### Study material
┄┄┄┄┄┄┄┄┄┄

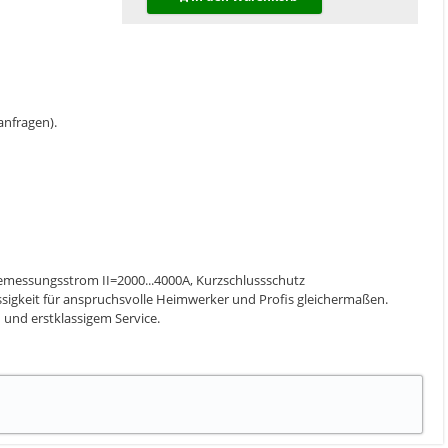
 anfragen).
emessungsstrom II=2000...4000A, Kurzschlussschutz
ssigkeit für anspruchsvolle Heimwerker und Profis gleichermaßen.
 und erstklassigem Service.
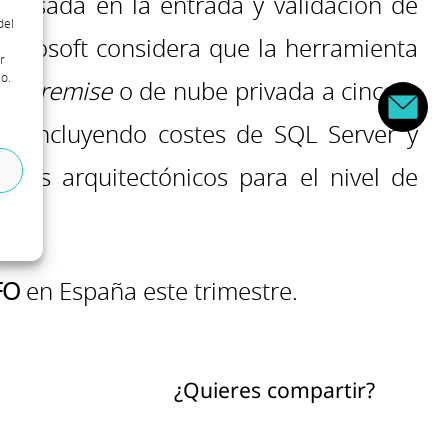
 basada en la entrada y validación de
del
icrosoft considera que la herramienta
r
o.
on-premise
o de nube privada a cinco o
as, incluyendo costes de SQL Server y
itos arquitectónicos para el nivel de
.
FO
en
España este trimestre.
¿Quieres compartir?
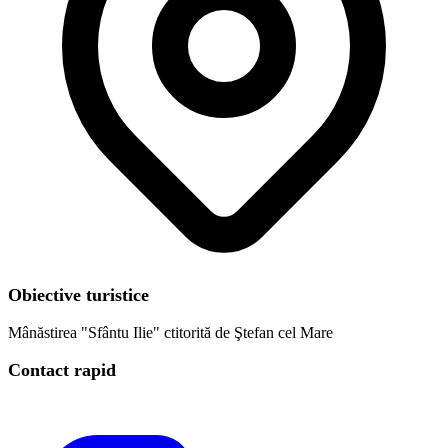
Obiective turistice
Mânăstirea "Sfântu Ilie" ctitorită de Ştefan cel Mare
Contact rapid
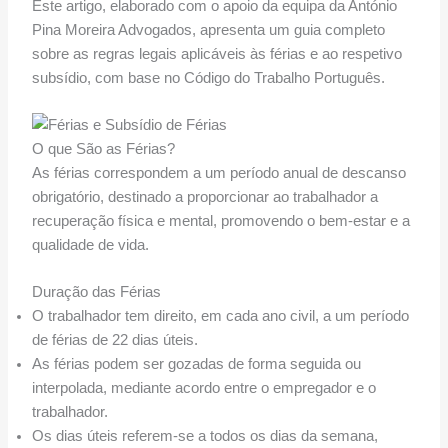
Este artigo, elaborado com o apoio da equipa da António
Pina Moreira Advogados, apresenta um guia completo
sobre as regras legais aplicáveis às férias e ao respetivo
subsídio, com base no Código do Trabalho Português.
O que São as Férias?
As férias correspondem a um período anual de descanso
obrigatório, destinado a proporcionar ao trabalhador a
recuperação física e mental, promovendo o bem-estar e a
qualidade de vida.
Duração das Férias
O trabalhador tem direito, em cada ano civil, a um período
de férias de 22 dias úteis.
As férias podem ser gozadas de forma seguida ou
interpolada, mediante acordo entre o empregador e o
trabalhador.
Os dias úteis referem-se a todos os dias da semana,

┄┄┄┄┄┄┄┄┄┄

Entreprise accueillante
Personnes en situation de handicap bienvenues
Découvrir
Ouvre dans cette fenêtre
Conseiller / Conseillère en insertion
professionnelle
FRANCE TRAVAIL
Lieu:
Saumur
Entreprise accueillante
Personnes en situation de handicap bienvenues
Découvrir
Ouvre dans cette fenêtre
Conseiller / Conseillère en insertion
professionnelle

┄┄┄┄┄┄┄┄┄┄

### Task to complete
From the listing above, return every line that contains the word "trabalhador".

### Problem solution
obrigatório, destinado a proporcionar ao trabalhador a
O trabalhador tem direito, em cada ano civil, a um período
trabalhador.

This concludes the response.